The clock reads 4:27 as I write this—in a cold bed I now like to call my own, in a city far away
from home that once held the key to all my overripe hopes and aspirations.

I have to go home this weekend. "Home" is a city whose nooks and crevices I know as well as I
do my corporeal body, where my parents wait upon my call every evening.

This weekend I will go home to put all my limited belongings in neatly labeled boxes to be given
away or locked up inside a cabinet.

You see, my parents will relocate later this month.

They will move on to a house wherein I only occupy the guest room.

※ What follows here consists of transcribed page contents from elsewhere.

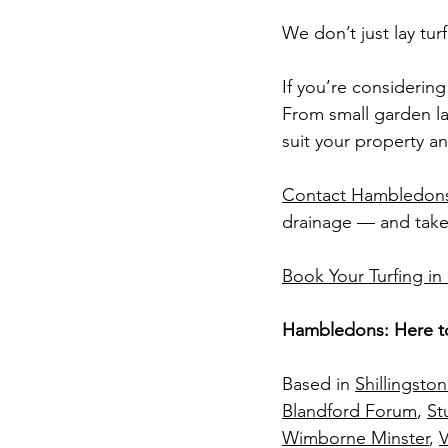
We don’t just lay tu
If you’re considerin
From small garden law
suit your property an
Contact Hambledons
drainage — and take 
Book Your Turfing i
Hambledons: Here t
Based in 
Shillingsto
Blandford Forum
, 
St
Wimborne Minster
, 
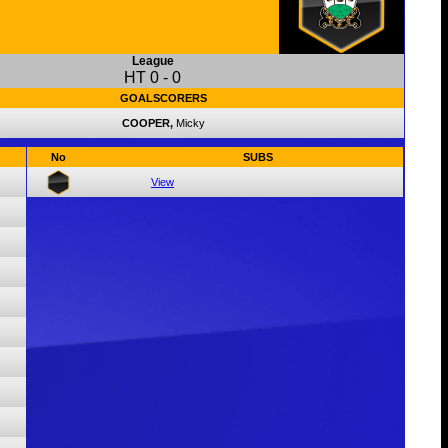
League
HT
0
-
0
GOALSCORERS
COOPER,
Micky
No
SUBS
View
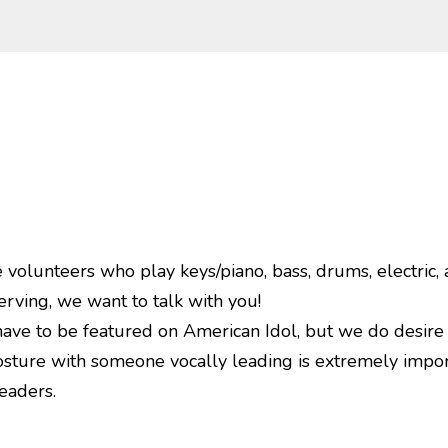
olunteers who play keys/piano, bass, drums, electric, a
erving, we want to talk with you!
have to be featured on American Idol, but we do desire
sture with someone vocally leading is extremely importa
eaders.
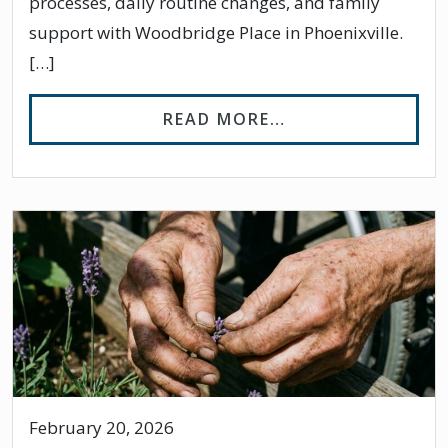
processes, daily routine changes, and family
support with Woodbridge Place in Phoenixville.
[…]
FROM MANAGING 
READ MORE…
February 20, 2026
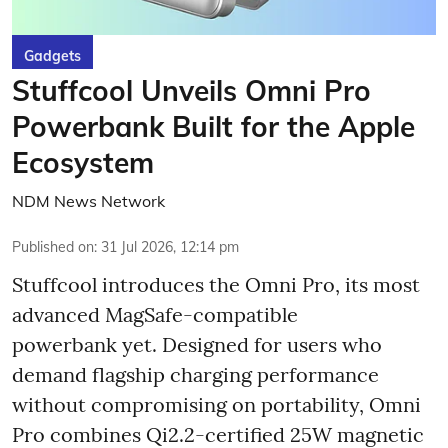
Gadgets
Stuffcool Unveils Omni Pro
Powerbank Built for the Apple
Ecosystem
NDM News Network
Published on
:
31 Jul 2026, 12:14 pm
Stuffcool introduces the Omni Pro, its most
advanced MagSafe-compatible
powerbank yet. Designed for users who
demand flagship charging performance
without compromising on portability, Omni
Pro combines Qi2.2-certified 25W magnetic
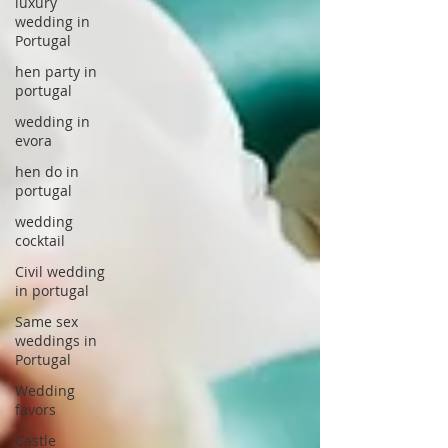
luxury
wedding in
Portugal
hen party in
portugal
wedding in
evora
hen do in
portugal
wedding
cocktail
Civil wedding
in portugal
Same sex
weddings in
Portugal
Wedding
favors
Castle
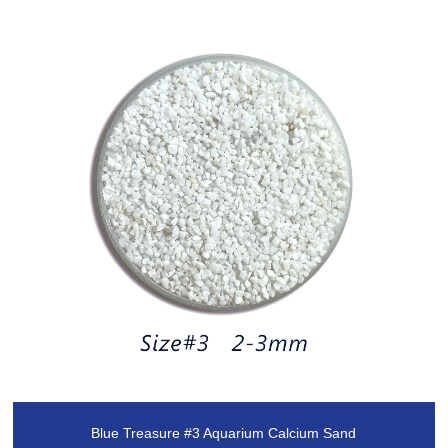
Blue Treasure #3 Aquarium Calcium Sand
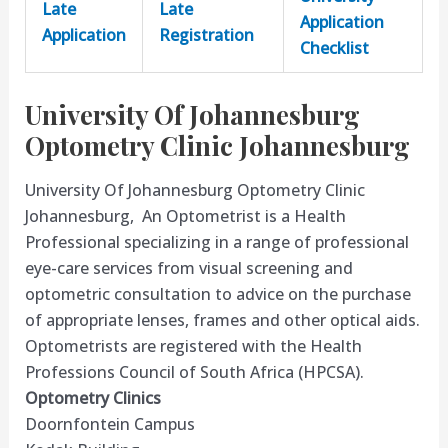
Late
Late
Application
Application
Registration
Checklist
University Of Johannesburg
Optometry Clinic Johannesburg
University Of Johannesburg Optometry Clinic
Johannesburg, An Optometrist is a Health
Professional specializing in a range of professional
eye-care services from visual screening and
optometric consultation to advice on the purchase
of appropriate lenses, frames and other optical aids.
Optometrists are registered with the Health
Professions Council of South Africa (HPCSA).
Optometry Clinics
Doornfontein Campus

A house where the pantry
isn't packed with my favorite foods, where the cable isn't subscribed to the TV channels only I
watch, and where there is no need for a bookshelf housing books only I read. My shoes will no
longer crowd the tiny shoerack and my father can finally have the almirah all to his own. A
house that no longer smells of my favourite scented candle. A peaceful house devoid of the
sound of my mother nagging me every hour of the day. A house where my father can enjoy his
morning chai the way that he likes it and not the way he has to make it to suit my taste. A house
that would no longer be mine.

Their path has deviated from mine for the first time in nineteen years.

I can't help the bitterness creeping in at the idea of them wanting to leave behind the house I
grew up in, but I must accept that my mother's aging body can no longer dust my vacant room
every morning. I have made my cold hard bed in a city miles away and now I must lie in it.
Besides, how cruel it is of me to want my parents to never patch hole in their lives that I so
willingly left when I took that train to Pune.

It is far too late in the night to ruminate over emotions I should've already made peace with. I
need to wake up early tomorrow and catch the early train to bid my final adieu to the 100 square
meter house where I uttered my first "papa". The house of my childhood.